When a line of the records below contains the string "degli", copy that whole line.

■ **Extracted page text data**:
··········

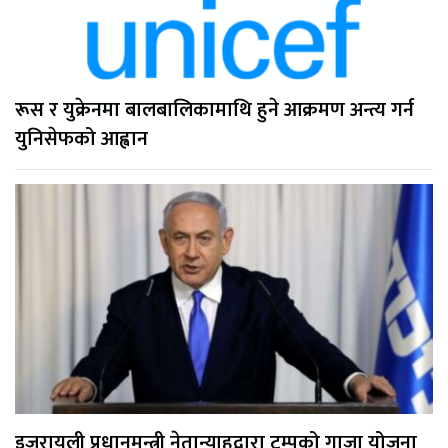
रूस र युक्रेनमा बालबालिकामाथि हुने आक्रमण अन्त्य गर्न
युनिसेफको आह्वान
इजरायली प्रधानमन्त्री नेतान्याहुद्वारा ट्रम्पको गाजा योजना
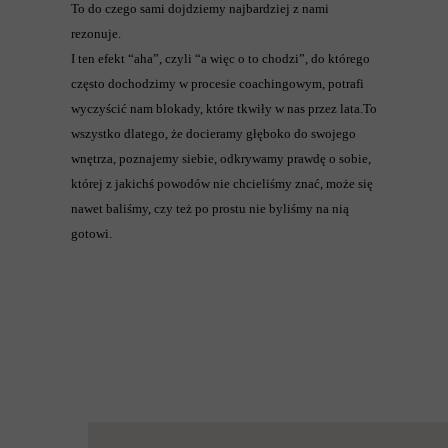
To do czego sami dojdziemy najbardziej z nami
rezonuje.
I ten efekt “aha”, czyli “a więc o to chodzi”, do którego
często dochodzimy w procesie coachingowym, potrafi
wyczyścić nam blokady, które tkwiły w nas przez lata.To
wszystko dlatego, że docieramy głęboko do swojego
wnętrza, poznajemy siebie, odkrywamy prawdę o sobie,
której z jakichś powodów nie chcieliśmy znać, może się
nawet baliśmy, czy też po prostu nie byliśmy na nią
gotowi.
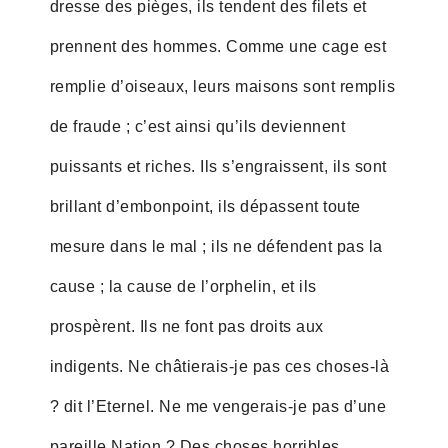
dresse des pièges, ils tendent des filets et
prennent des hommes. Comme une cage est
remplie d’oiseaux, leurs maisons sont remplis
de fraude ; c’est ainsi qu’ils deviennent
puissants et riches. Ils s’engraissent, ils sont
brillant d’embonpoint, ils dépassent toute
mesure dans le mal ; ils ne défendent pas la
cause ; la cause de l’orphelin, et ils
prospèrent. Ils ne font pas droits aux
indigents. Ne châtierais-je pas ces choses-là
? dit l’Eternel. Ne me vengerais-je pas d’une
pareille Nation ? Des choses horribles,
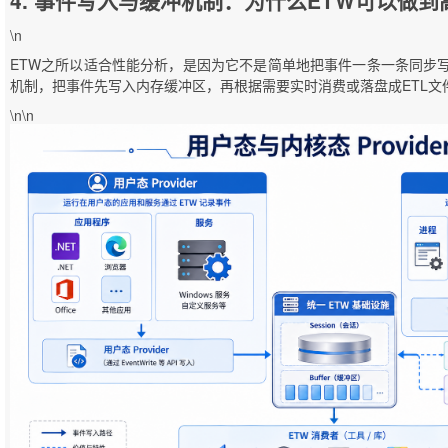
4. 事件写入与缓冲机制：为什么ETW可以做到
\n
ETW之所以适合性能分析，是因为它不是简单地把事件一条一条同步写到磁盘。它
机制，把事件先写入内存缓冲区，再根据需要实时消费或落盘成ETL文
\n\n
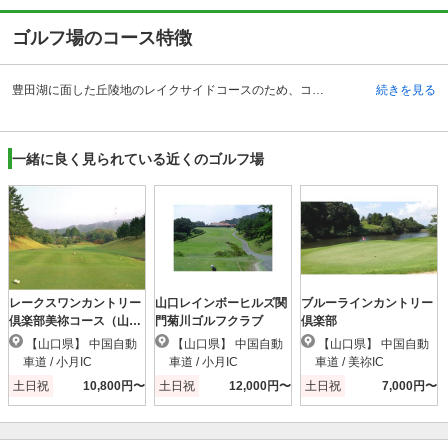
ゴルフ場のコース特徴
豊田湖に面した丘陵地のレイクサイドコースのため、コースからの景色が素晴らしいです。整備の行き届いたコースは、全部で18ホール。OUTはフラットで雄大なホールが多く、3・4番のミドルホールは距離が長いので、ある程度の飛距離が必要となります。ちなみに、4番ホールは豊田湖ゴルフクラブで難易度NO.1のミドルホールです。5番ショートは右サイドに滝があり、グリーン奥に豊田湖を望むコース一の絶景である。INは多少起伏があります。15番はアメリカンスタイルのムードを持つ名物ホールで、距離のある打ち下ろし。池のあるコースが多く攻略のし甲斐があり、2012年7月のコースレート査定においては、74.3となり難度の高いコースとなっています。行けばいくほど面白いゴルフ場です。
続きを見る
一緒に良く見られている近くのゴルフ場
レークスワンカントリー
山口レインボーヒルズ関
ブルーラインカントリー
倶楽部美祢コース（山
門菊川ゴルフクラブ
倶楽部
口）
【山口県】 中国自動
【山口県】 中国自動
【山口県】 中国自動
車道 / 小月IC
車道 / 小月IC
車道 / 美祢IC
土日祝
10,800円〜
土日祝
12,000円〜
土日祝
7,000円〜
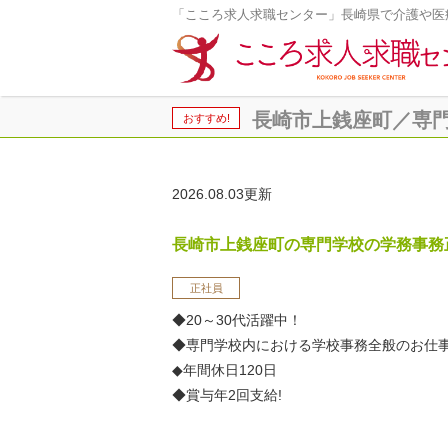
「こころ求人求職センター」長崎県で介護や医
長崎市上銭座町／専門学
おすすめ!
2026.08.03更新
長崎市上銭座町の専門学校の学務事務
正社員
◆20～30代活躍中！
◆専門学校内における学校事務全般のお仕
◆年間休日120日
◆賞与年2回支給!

··········

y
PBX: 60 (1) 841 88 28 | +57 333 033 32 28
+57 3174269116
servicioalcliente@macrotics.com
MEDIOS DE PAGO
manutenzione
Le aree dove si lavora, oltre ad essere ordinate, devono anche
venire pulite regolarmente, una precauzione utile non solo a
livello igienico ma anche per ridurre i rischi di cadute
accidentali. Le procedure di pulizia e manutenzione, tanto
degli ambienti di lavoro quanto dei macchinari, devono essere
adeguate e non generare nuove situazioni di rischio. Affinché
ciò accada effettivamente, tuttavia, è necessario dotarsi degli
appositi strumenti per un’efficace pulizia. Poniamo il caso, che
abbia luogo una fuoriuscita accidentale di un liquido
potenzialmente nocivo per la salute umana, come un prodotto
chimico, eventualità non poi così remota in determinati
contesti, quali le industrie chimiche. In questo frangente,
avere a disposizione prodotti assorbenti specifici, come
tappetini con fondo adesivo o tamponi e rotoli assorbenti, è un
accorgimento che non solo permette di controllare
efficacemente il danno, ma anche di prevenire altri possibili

··········

■ **Answer below**:
degli ambienti di lavoro quanto dei macchinari, devono essere
ciò accada effettivamente, tuttavia, è necessario dotarsi degli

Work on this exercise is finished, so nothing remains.